The problem
C23 (N3088, https://www.open-std.org/jtc1/sc22/wg14/www/docs/n3088.pdf) simply puts that
"The memset_explicit function copies the value of c (converted to an unsigned char) into each of
the first n characters of the object pointed to by s . The purpose of this function is to make sensitive
information stored in the object inaccessible".
Ok, inaccessible, but to what extend?
Currently, we have explicit_bzero in Glibc, which is just a normal memset followed by a full compiler fence. glibc/string/explicit_bzero.c at master · bminor/glibc · GitHub
However, Jens Gustedt suggests in his blog post that
- A call to this function should never be optimized out. This can often be achieved by having it in a separate TU from all other functions and by disabling link-time optimization for this TU or at least for this function.
- No store to any byte of the function should be optimized out.
- The return of the function should synchronize with all read and write operations. This could for example be achieved by issuing a call
atomic_signal_fence(memory_order_seq_cst)
or equivalent, such that even a signal that kicks in right after the call could not not read the previous contents of the byte array. - All caches for the byte array should have been invalidated on return.

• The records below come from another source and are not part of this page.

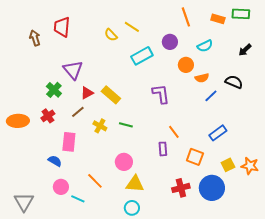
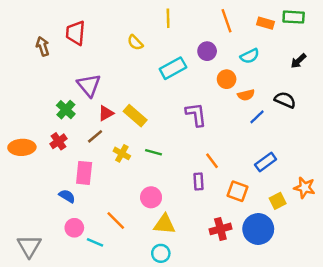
yellow line: (132, 27) -> (168, 18), moved, turned 56
orange star: (250, 166) -> (305, 188), moved

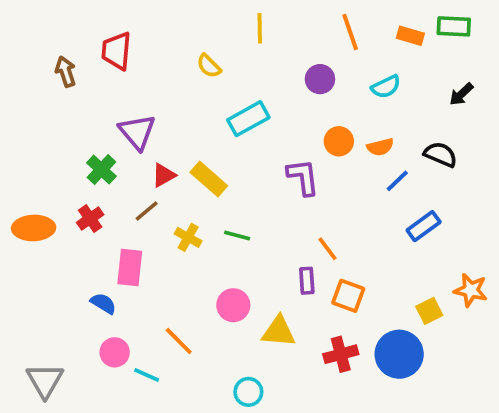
cyan rectangle: (173, 68) -> (248, 119), moved
orange circle: (227, 79) -> (339, 141), moved
blue rectangle: (266, 162) -> (424, 226), moved
orange square: (238, 191) -> (348, 296), moved
yellow triangle: (164, 224) -> (279, 332), moved

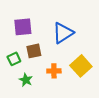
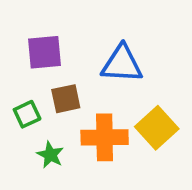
blue triangle: (63, 33) -> (122, 64), turned 35
orange cross: (54, 71) -> (105, 137), size x1.6

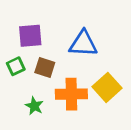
brown square: (66, 99) -> (45, 68), turned 30
green square: (27, 114) -> (16, 66), moved

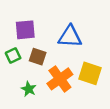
yellow square: (107, 87) -> (90, 73), turned -30
orange cross: (71, 94) -> (60, 79), turned -35

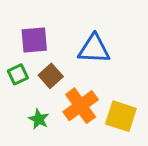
brown square: (38, 57) -> (51, 76), turned 30
yellow square: (90, 73) -> (121, 116), moved

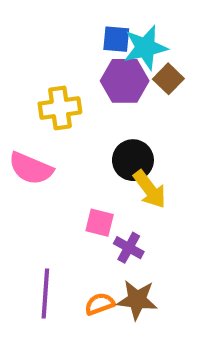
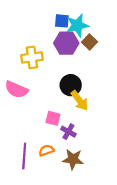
orange semicircle: (100, 304) -> (46, 150), moved

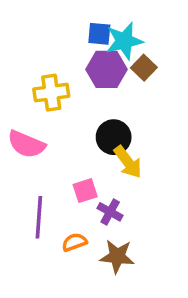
pink square: (53, 118) -> (85, 191), turned -32
purple line: (24, 156) -> (39, 217), moved

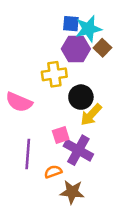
yellow cross: (51, 93) -> (54, 74), moved
yellow arrow: (128, 162) -> (91, 115), turned 80
purple cross: (110, 212) -> (78, 150), size x1.6
brown star: (117, 256) -> (72, 192), moved

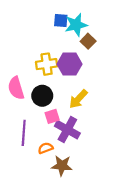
purple hexagon: (76, 49) -> (70, 64), moved
black circle: (81, 97) -> (42, 96), moved
pink semicircle: (19, 102) -> (16, 88), turned 50

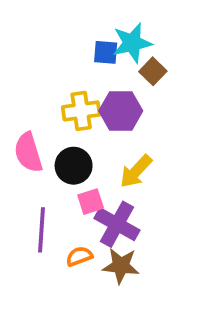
blue square: (61, 20) -> (106, 52), moved
brown star: (62, 166) -> (121, 266), moved

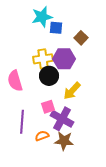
cyan star: (132, 43) -> (42, 17), moved
black circle: (74, 166) -> (49, 76), moved

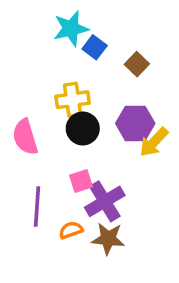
blue square: (56, 28) -> (95, 47), turned 32
purple hexagon: (64, 59) -> (135, 123), moved
yellow arrow: (72, 91) -> (154, 142), moved
purple cross: (62, 119) -> (105, 201), turned 30

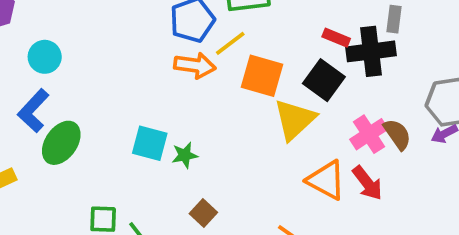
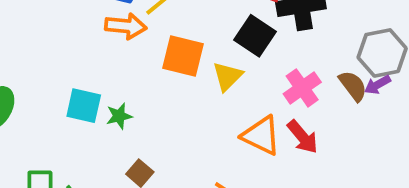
orange square: (262, 76) -> (183, 56), moved
yellow triangle: (295, 120) -> (227, 76), size x0.7
brown semicircle: (397, 134) -> (353, 86), moved

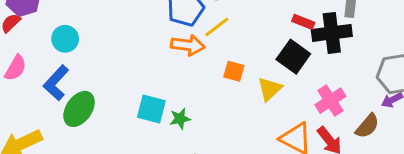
orange square: (183, 56) -> (234, 71), size x0.6
brown semicircle: (353, 86) -> (367, 126), moved, turned 76

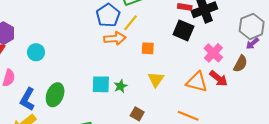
blue L-shape: (56, 83) -> (27, 99), moved
yellow triangle: (270, 89) -> (156, 79), moved

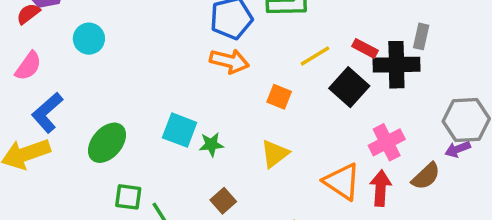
yellow line: (131, 23) -> (315, 56), moved
red arrow: (219, 78) -> (381, 188), turned -144
green ellipse: (55, 95) -> (107, 143), moved

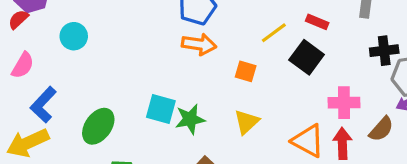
black cross: (396, 65) -> (384, 51), moved, size x0.7
pink cross: (387, 142) -> (344, 103), turned 32
green star: (211, 145) -> (190, 119), size x1.4

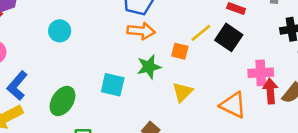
yellow line: (274, 33) -> (201, 33), moved
cyan circle: (74, 36) -> (60, 31), moved
green star: (190, 119) -> (149, 67), moved
red arrow: (342, 143) -> (270, 91), moved

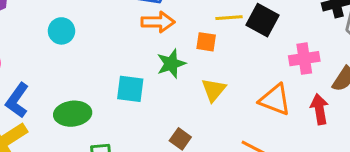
yellow line: (201, 33) -> (229, 18), turned 40
red arrow: (270, 91) -> (319, 109), moved
green ellipse: (63, 101) -> (73, 114), turned 56

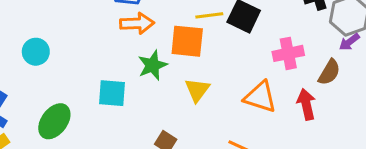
cyan circle: (61, 31) -> (36, 52), moved
orange square: (206, 42) -> (187, 41), size x1.6
green ellipse: (73, 114) -> (54, 121), turned -44

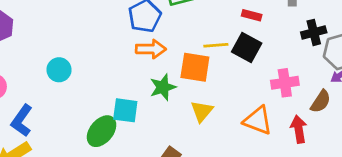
green ellipse: (54, 121) -> (102, 131), moved

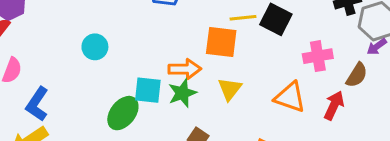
orange arrow: (151, 49) -> (185, 69), moved
cyan circle: (59, 70) -> (95, 47), moved
green star: (163, 87) -> (182, 93), moved
red arrow: (299, 129) -> (334, 105), turned 36

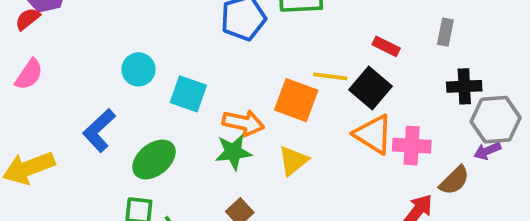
cyan square: (148, 90) -> (188, 94), moved
orange triangle: (290, 97) -> (373, 134), moved
blue L-shape: (37, 104) -> (99, 130), moved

- To avoid side-channel attacks, the implementation of the function should make no explicit or implicit reference to the contents of the byte array nor the value that has been chosen for the overwrite. Each write operation should use the same time (and other resources) per byte.
- Good performance is not expected, security first.
" Each write operation should use the same time (and other resources) per byte." Does it mean that we cannot unroll loop or use SIMD at all? I don’t really see how all such optimization can be used in side-channel attacks. Consider the real-world scenario: if a secret is stored in memory, you’d better store it in a fixed-sized region no matter what the exact length of the password is. If that is the case, we don’t need the same timing per-byte.
Current Proposal
Since there is no easy way to guarantee the original array is absolutely “not accessible”, we may simply go with
[[gnu::noinline]] void *memset_explicit(void * __restrict dst, int value, size_t len) {
memset_inline(dst, value, len); // vectorized routine, same as normal memset
cpp::atomic_signal_fence(cpp::MemoryOrder::SeqCst);
return dst;
}
Or, if we agree that atomic_thread_fence
can do better job in “invalidating” cachelines.
[[gnu::noinline]] void *memset_explicit(void * __restrict dst, int value, size_t len) {
memset_inline(dst, value, len); // vectorized routine, same as normal memset
cpp::atomic_thread_fence(cpp::MemoryOrder::SeqCst);
return dst;
}
Some (External) Suggestions
- Although we have
bzero
before, some of the history of the tech. spec. (https://www.open-std.org/JTC1/SC22/WG14/www/docs/n2897.htm) seems to suggest that none of the pre-existing solutions were standard and fully portable. - (for per-byte cost issue) The cost of the function should be independent of the values being overwritten. So unrolling or SIMD-izing by a constant (non-data-dependent) factor should be ok.
- std::atomic_thread_fence - cppreference.com seems to suggest that such fences can be used to establish ordering for non-atomic operations.
- “Inaccessible” is super hard considering swap/cache/… One may need extra help from hardware.